Cherry's grand finale occurred as the segment ended. He compared the potential enforcement of visors to that of helmets several years ago, saying that he expected to find that mandatory visor usage would be grandfathered in, similar to how helmet usage was. Very relevant and very likely true. How did he follow this? He asked his co-presenter (I think it's Scott Oake - thank you Google - but I'm not positive) two more rhetorical questions. "Since helmets have been made mandatory, have there been more head injuries in hockey? Has there been less respect between players?" Oake answered both questions in the affirmative. I'm not sure if the first is true and I'd like to find out how Cherry qualifies the latter; I suspect he does so by counting head injuries and maybe asking Doug Gilmour. I don't know.

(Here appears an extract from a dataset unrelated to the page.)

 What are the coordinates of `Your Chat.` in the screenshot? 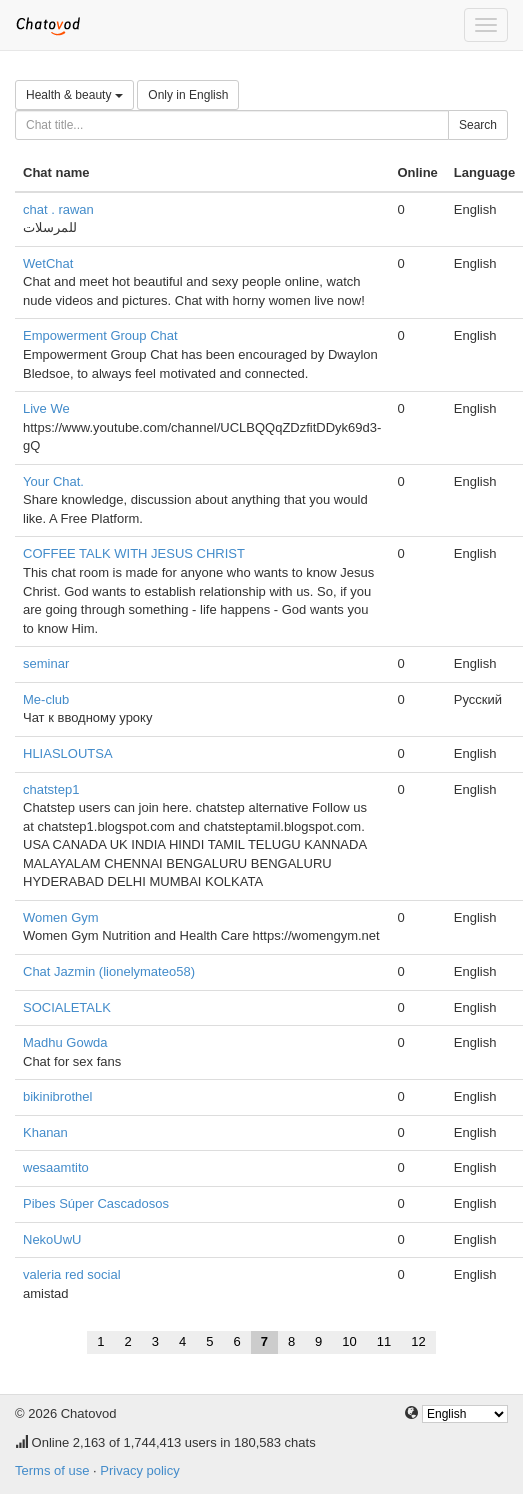 It's located at (53, 481).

Let me re-state what Cherry said. He believes that helmets have actually caused more (I lied) head injuries to occur in hockey. Theoretically, this would ensue out of a lack of respect from player-to-player, who have somehow figured that because other players wear helmets, they can hit them in positions that they wouldn'tve when they weren't wearing helmets. I am sadly disappointed that Cherry didn't equate this to European players not understanding the unwritten rules of hockey, because I think I may have gotten far too giddy for the bar to contain. The aspect of injury that Cherry ignores, again because it makes his argument looks silly, is that players have gotten dramatically bigger over the last fifteen years. THAT is why more head injuries are occurring - if you want to throw in the point about certain types of glass having less give, I am fine with that too. It is, I suppose, possible that players are making split-second decisions to hit players because they have helmets. But is it likely? William of Occam, somewhere, is raising his hand quietly, and Don Cherry is hitting him in a safe, non-head-injury causing fashion, because neither are wearing a helmet.

So, 75% then? I suspect that no sports presenter - in particular one that has already alienated entire sections of the country they're associated with - would receive such support. Ron Atkinson, a British soccer pundit and former manager, "resigned" from his job at ITV after broadcasting the first leg of the Chelsea-Monaco Champions League semifinal (so brilliantly covered by yours truly) two weeks ago. After the match ended, most feeds were turned to the post-game show; the Middle East, though, still received the feed of the broadcasters talking. Atkinson referred to French defender Marcel Desailly as a "...f------ thick lazy n-----". Don Cherry's bashing of European players is portrayed as colorful and controversial because he's not bashing his constituency. Instead, unfortunately, Don Cherry is doing it subtly, insulting his audience by furthering the halo that surrounds professional athletes. I believe that Canadian hockey television will be better off if Don Cherry is not retained by the CBC. Maybe that's because I! AM! AMERICAN!, though.

Oh - Steve Yzerman just gave his first comments since being hit in that Flames game. The ESPN article on it said, "He said he regrets not wearing a visor but will do so in the future." Maybe he's just not clever enough.